La qualité dont nous parlons est une manière d’être, de concevoir, de penser, de respirer. Pour vivre notre vie, nous pouvons considérer toutes choses en termes quantitatifs ou, au contraire, qualitatifs. Cela signifie en clair que si vous choisissez le second terme, vous choisissez la vie tout court, vous choisissez l’harmonie, le bonheur, la force de vivre et de comprendre, l’épanouissement de vous-même et celui de ceux qui sont autour de vous.

C’est un choix concret et spirituel certes, c’est un choix de vie, de philosophie, de civilisation. Mais c’est avant tout une connaissance infinie, merveilleuse, inépuisable, car précisément toutes les « qualités » des choses et des êtres vont vous apparaître et, qui plus est, vous faire, si j’ose dire, amitié, elles vont consonner avec vous-même. Songez à ce que cela signifie : n’être plus séparé, divisé par la vie et les choses, par les êtres et les événements.

Oui, peut-être, sans doute, certainement, le fil magique, ou le point central, existe. Ce point où tout ce qui est séparé s’unit, où tout ce qui est contraire s’exprime dans un même mouvement. Où la vie et la mort, le passé et le futur n’ont plus de sens, sinon de nous reporter toujours et encore à l’éternel présent de la vie.

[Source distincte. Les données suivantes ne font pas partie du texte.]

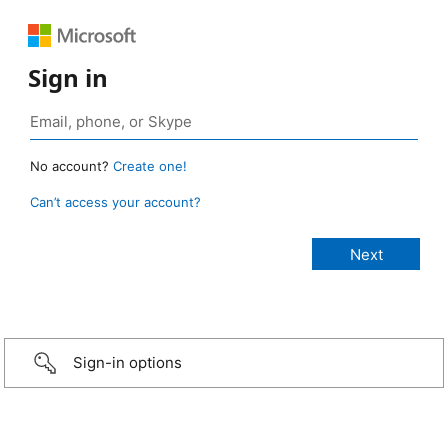
Sign in
No account?
Create one!
Can’t access your account?
Sign-in options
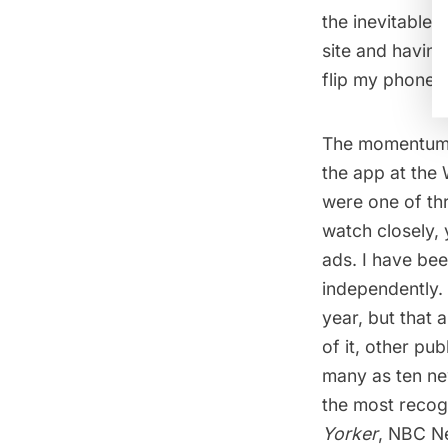
the inevitable 
site and having
flip my phone.
The momentum th
the app at the
were one of th
watch closely, 
ads. I have bee
independently.
year, but that 
of it, other pu
many as ten ne
the most recog
Yorker
, NBC N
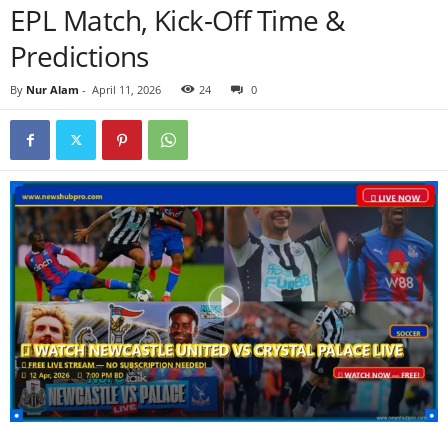
EPL Match, Kick-Off Time &
Predictions
By
Nur Alam
-
April 11, 2026
24
0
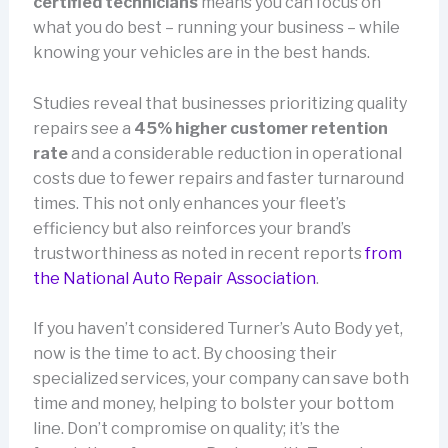
certified technicians
means you can focus on
what you do best – running your business – while
knowing your vehicles are in the best hands.
Studies reveal that businesses prioritizing quality
repairs see a
45% higher customer retention
rate
and a considerable reduction in operational
costs due to fewer repairs and faster turnaround
times. This not only enhances your fleet’s
efficiency but also reinforces your brand’s
trustworthiness as noted in recent reports
from
the National Auto Repair Association
.
If you haven’t considered Turner’s Auto Body yet,
now is the time to act. By choosing their
specialized services, your company can save both
time and money, helping to bolster your bottom
line. Don’t compromise on quality; it’s the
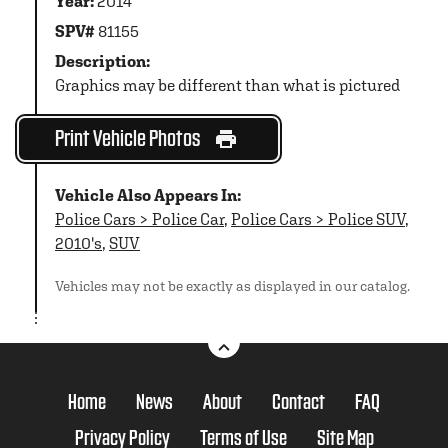
Year:
2014
SPV#
81155
Description:
Graphics may be different than what is pictured
Print Vehicle Photos
Vehicle Also Appears In:
Police Cars > Police Car
,
Police Cars > Police SUV
,
2010's
,
SUV
Vehicles may not be exactly as displayed in our catalog.
Home
News
About
Contact
FAQ
Privacy Policy
Terms of Use
Site Map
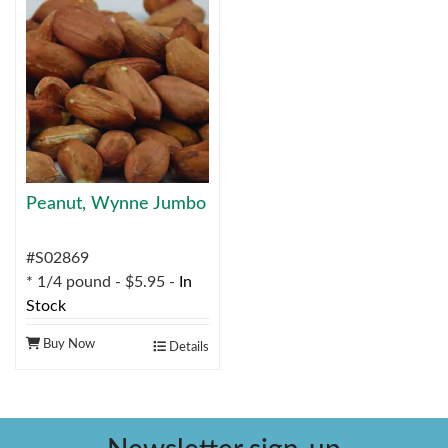
Peanut, Wynne Jumbo
#S02869
* 1/4 pound - $5.95 -
In
Stock
Buy Now
Details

Dans cette approche, nous allons précisément rencontrer l’expression d’une sagesse millénaire fondée sur une science extraordinaire de la qualité des choses, nous allons aussi rencontrer la science contemporaine qui en ses nouvelles et extrêmes pointes redécouvre par elle-même les voies de la Tradition, c’est-à-dire un niveau de finesse telle que réalité et qualité se fondent et se confondent.

A vrai dire, nous avons à faire ensemble un voyage passionnant pour apprendre et surtout pour comprendre. Car la culture comme l’information sont des mots piégés. N’oublions pas, la réalité est ce qu’elle est : nous ne pouvons que constater les propriétés fondamentales de la réalité, quelle qu’elle soit, physique ou spirituelle. Et nous pouvons certes agir sur les propriétés, mais nous ne pouvons pas fondamentalement les modifier. Elles sont toujours plus complexes, plus infiniment complexes que ce que nous connaissons. Et par conséquent, il faut « faire avec ». Autrement dit, nous ne pouvons pas substituer notre réalité psychologique à la réalité elle-même. Et pourtant, c’est constamment ce que nous faisons. Entre la réalité et nous, il y a nos désirs, nos croyances, nos opinions et nos cultures. Tout un ensemble de comportements qui peut aussi bien définir correctement la réalité que de nous en séparer.

Tous les phénomènes inexpliqués, miraculeux ou parapsychologiques ont toujours une réalité « sensorielle » et physiologique évidente. S’ils ne sont pas matériels, ils n’échappent pas à une certaine matérialité, qui elle-même obéit aux lois générales de notre univers. A une exception près, des phénomènes tels que la télépathie ou la voyance du futur sont apparemment indépendants de l’espace-temps ou plutôt leur temps n’est qu’un infini présent.

Un jour viendra où paradoxalement les phénomènes inexplicables retrouveront à nouveau une réalité familière. Un phénomène « miraculeux » n’a jamais présenté un sens considérable en lui-même. Il témoigne d’une maîtrise de la matière et de l’esprit, ou plutôt d’une « plasticité » de la matière-esprit, que la science n’a pas aujourd’hui les moyens ni les facultés d’appréhender. Le miraculeux ne prouve rien de plus qu’une éventuelle maîtrise d’un pouvoir psychique ou spirituel.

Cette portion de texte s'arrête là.